We next investigated whether thermoneutrality blunts the metabolic effects of eWAT TPH2–derived 5-HT. In contrast to our observations in TPH2-OE mice housed at room temperature, TPH2-OE mice on a chow diet exhibited similar body composition and fasting glucose levels after 8 weeks of thermoneutral housing (Supplemental Figure 6, A and D). This suggests that the suppression of BAT thermogenesis under thermoneutral conditions mitigated the effects of adipocyte TPH2–derived 5-HT. To further investigate the mechanisms by which TPH2 regulates brown adipocyte metabolism, we overexpressed TPH2 in primary brown adipocytes. In differentiated brown adipocytes, TPH2-AAV also increased Tph2 expression, not Tph1, while CL316243 (CL; a β3-adrenoceptor agonist) or ondansetron (ODS; a 5-HTR3 antagonist) treatment did not affectTph2 and Tph1 gene expression levels (Supplemental Figure 5, G and H). Consistent with findings from white adipocyte TPH2 overexpression, upregulation of TPH2 in brown adipocytes also increased 5-HT levels in media compared with that of vehicle-treated cells (Supplemental Figure 5I).

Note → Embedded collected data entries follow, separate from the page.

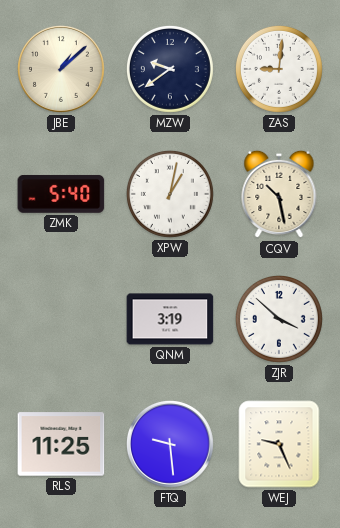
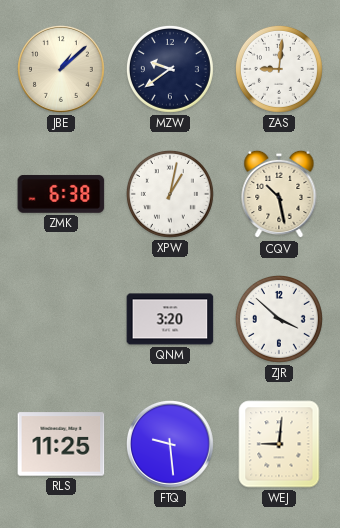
ZMK: 5:40 -> 6:38
QNM: 3:19 -> 3:20
WEJ: 9:26 -> 9:01
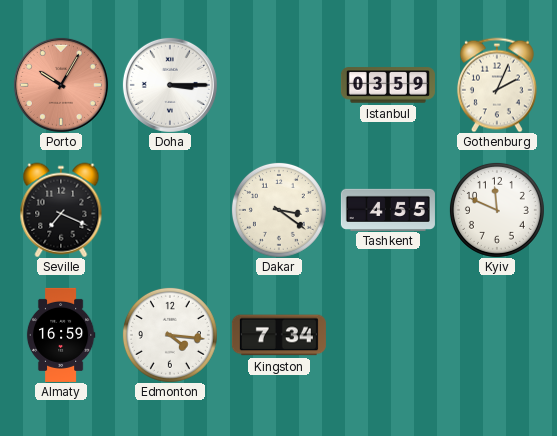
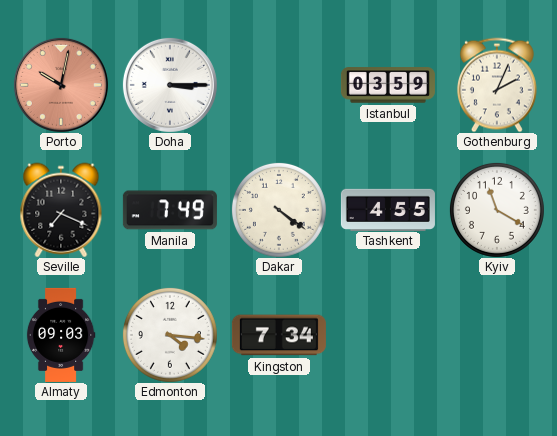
Porto: 10:05 -> 10:02
Manila: none -> 7:49
Dakar: 3:21 -> 4:21
Kyiv: 11:49 -> 11:20
Almaty: 16:59 -> 09:03
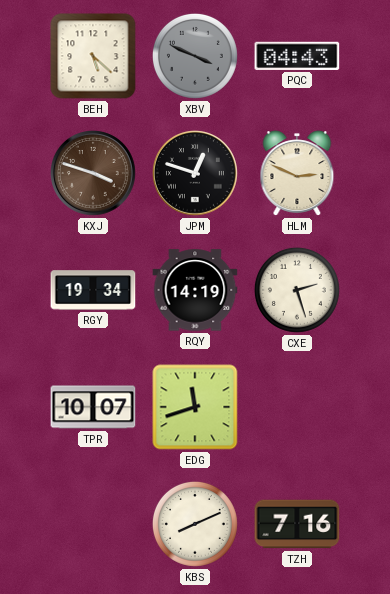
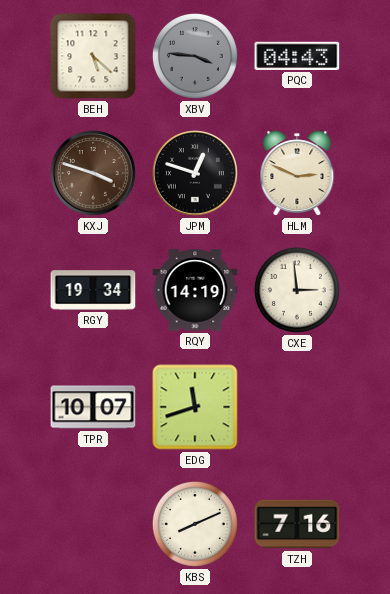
XBV: 3:49 -> 3:46
CXE: 2:27 -> 2:59
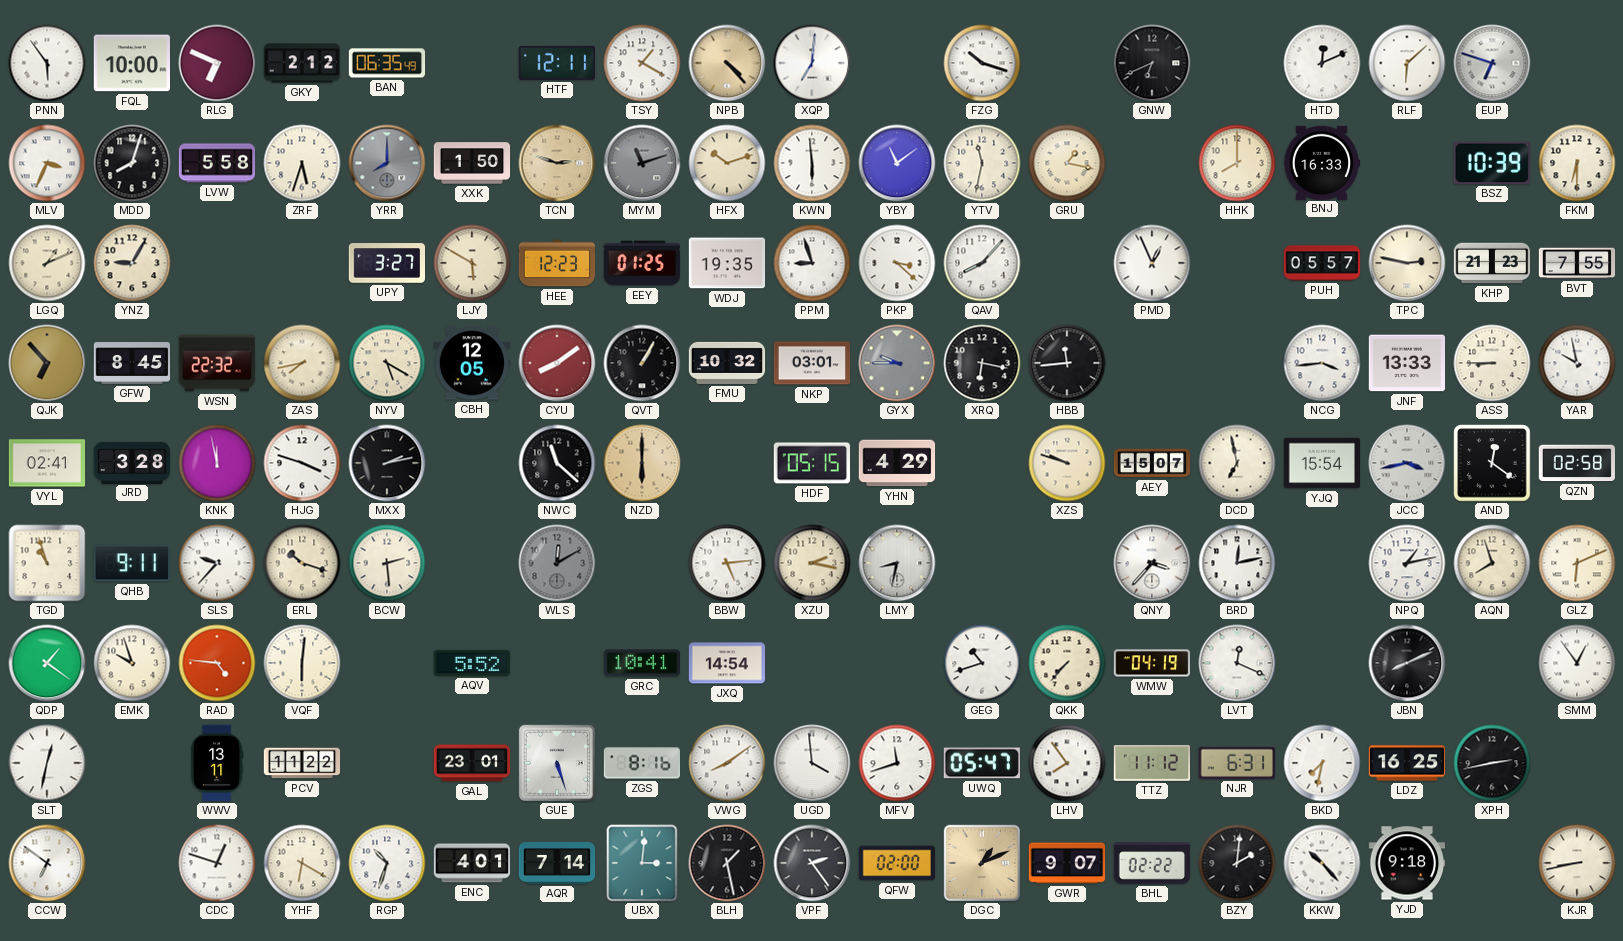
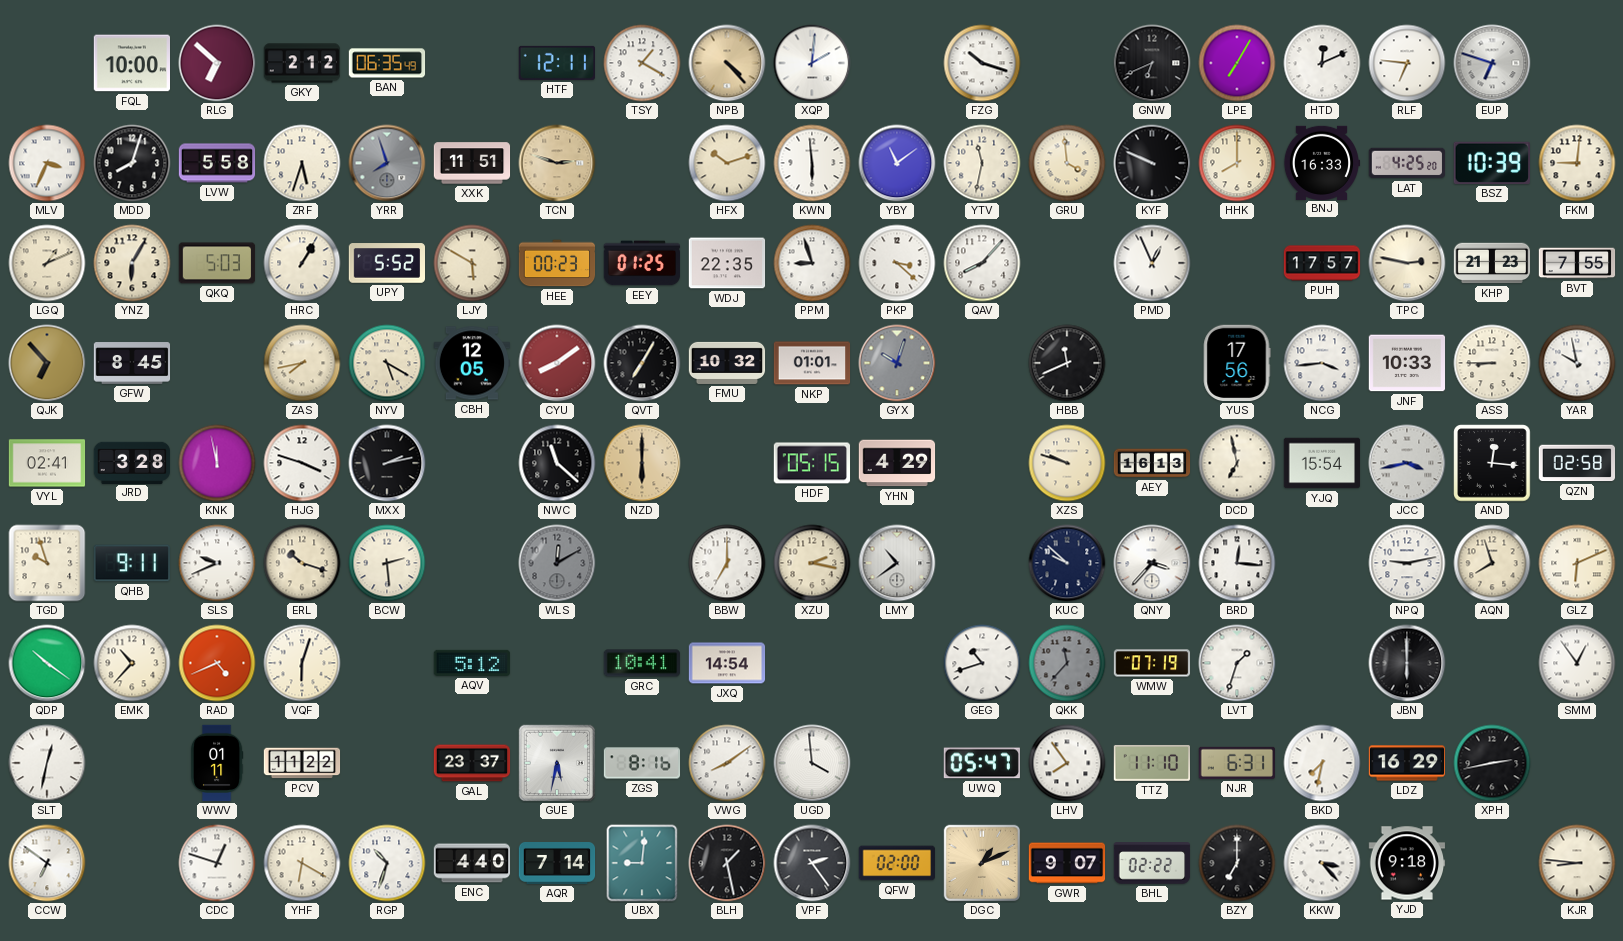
PNN: 5:54 -> none
RLG: 6:49 -> 6:52
XQP: 7:01 -> 2:01
LPE: none -> 7:05
RLF: 6:08 -> 6:46
YRR: 8:00 -> 7:57
XXK: 1:50 -> 11:51
MYM: 11:12 -> none
GRU: 1:17 -> 3:59
KYF: none -> 9:49
LAT: none -> 4:25
FKM: 6:30 -> 9:01
YNZ: 9:05 -> 6:05
QKQ: none -> 5:03
HRC: none -> 1:05
UPY: 3:27 -> 5:52
HEE: 12:23 -> 00:23
WDJ: 19:35 -> 22:35
PUH: 05:57 -> 17:57
WSN: 22:32 -> none
QVT: 1:05 -> 7:05
NKP: 03:01 -> 01:01
GYX: 9:45 -> 10:03
XRQ: 6:17 -> none
HBB: 11:44 -> 11:41
YUS: none -> 17:56
JNF: 13:33 -> 10:33
AEY: 15:07 -> 16:13
AND: 12:21 -> 12:16
TGD: 10:57 -> 9:57
SLS: 9:37 -> 9:41
BBW: 5:14 -> 7:00
LMY: 8:32 -> 10:39
KUC: none -> 9:52
BRD: 12:13 -> 12:16
NPQ: 1:13 -> 9:13
QDP: 1:21 -> 10:21
EMK: 9:57 -> 10:37
RAD: 4:46 -> 4:41
VQF: 6:01 -> 6:03
AQV: 5:52 -> 5:12
QKK: 7:37 -> 11:37
QKK dial: cream -> grey
WMW: 04:19 -> 07:19
LVT: 12:19 -> 1:33
JBN: 8:11 -> 6:00
WWV: 13:11 -> 01:11
GAL: 23:01 -> 23:37
GUE: 5:27 -> 5:32
MFV: 11:42 -> none
TTZ: 11:12 -> 11:10
LDZ: 16:25 -> 16:29
ENC: 4:01 -> 4:40
UBX: 3:01 -> 9:01
BZY: 2:01 -> 7:00
KKW: 10:23 -> 3:23
KJR: 8:43 -> 8:46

TPH2-derived 5-HT reduced Ucp1 mRNA levels and inhibited CL-induced increases in Ucp1 expression. However, ODS treatment completely abrogated the effects of 5-HT on suppressing Ucp1 expression and restored Ucp1 levels in TPH2-AAV–treated brown adipocytes, both in the presence and absence of CL stimulation. (Supplemental Figure 5J). Additionally, TPH2 overexpression in primary brown adipocytes resulted in decreased free glycerol levels in the media compared with control cells, and this reduction was reversed with ODS treatment (Supplemental Figure 5K). These results demonstrate the cell-autonomous effects of 5-HT in regulating thermogenesis in brown adipocytes.

While TPH2-OE mice exhibited reduced BAT thermogenesis, they also displayed increased iWAT mass, which might be secondary to increased circulating levels of 5-HT. To determine the possible mechanisms for this observation, we analyzed molecular changes in iWAT of TPH2-OE mice. Interestingly, eWAT adipocyte TPH2 overexpression greatly increased inguinal adipocyte size without affecting Tph1 or Tph2 expression (Supplemental Figure 6, E and G). In iWAT, Ucp1 and Ppargc1a mRNA levels were not different between the 2 groups (Supplemental Figure 6H), suggesting that AAV-TPH2 did not alter iWAT thermogenesis. Additionally, qPCR analysis revealed that TPH2-OE mice had increased iWAT expression of genes associated with lipogenesis and decreased levels of the lipolytic gene Pnpla2, relative to their respective control (Supplemental Figure 6I). We found no changes in mRNA levels of genes involved in proinflammatory pathways (Supplemental Figure 6J). These data suggest that increased circulating levels of 5-HT in TPH2-OE mice upregulated lipogenic gene expression in iWAT, resulting in larger adipocytes.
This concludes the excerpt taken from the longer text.